Another important issue related to the PLCO trial is the lack of a statistically significant number of high risk men included in the trial (African Americans and men with a family history). In a letter dated January 23rd, 2012, from Dr. Carolyn Clancy, Director of the Agency for Healthcare Research and Quality, this issue was addressed with this statement; “I recognize your concern that the Task Force may lack sufficient scientific evidence on the effects of PSA testing on African American men and other high risk groups … I have urged the Task Force, as it finalizes its recommendation, to explain the evidence underpinning the applicability of their recommendations to men at higher risk of prostate cancer, such as African American men.” Dr. Clancy’s letter is in response to a letter from members of the Prostate Cancer Roundtable.

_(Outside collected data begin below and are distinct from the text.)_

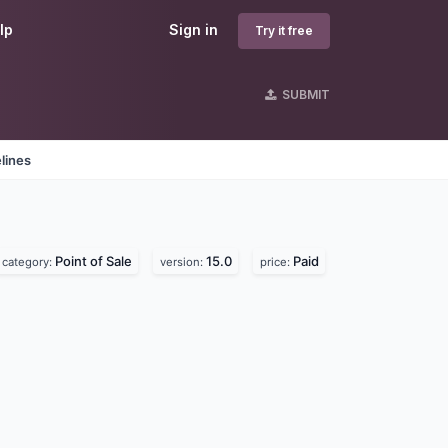
lp
Sign in
Try it free
SUBMIT
lines
Point of Sale
15.0
Paid
category:
version:
price:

Members of the U. S. Congressional Black Caucus, Representatives Donna Christensen (VI), Elijah Cummings (MD), Gregory Meeks (NY), Ed Towns (NY) sent letters to HHS Secretary Sebelius requesting that “the USPSTF, prior to the issuance of the final recommendation, provide the evidence and assumptions used to include men regardless of race and family history within its recommendation.” The request was that this evidence be made available in a public forum for comment.
It is critical that the final USPSTF recommendation be THE RIGHT DECISION for all men, and the level of scientific evidence used to make a decision regarding high risk men should be no less stringent than that used for other men; a randomized controlled trial. As we approach the time where the USPSTF makes its final recommendation on PSA screening, the prostate cancer community will continue to weigh in and keep the public updated on this high priority public health issue.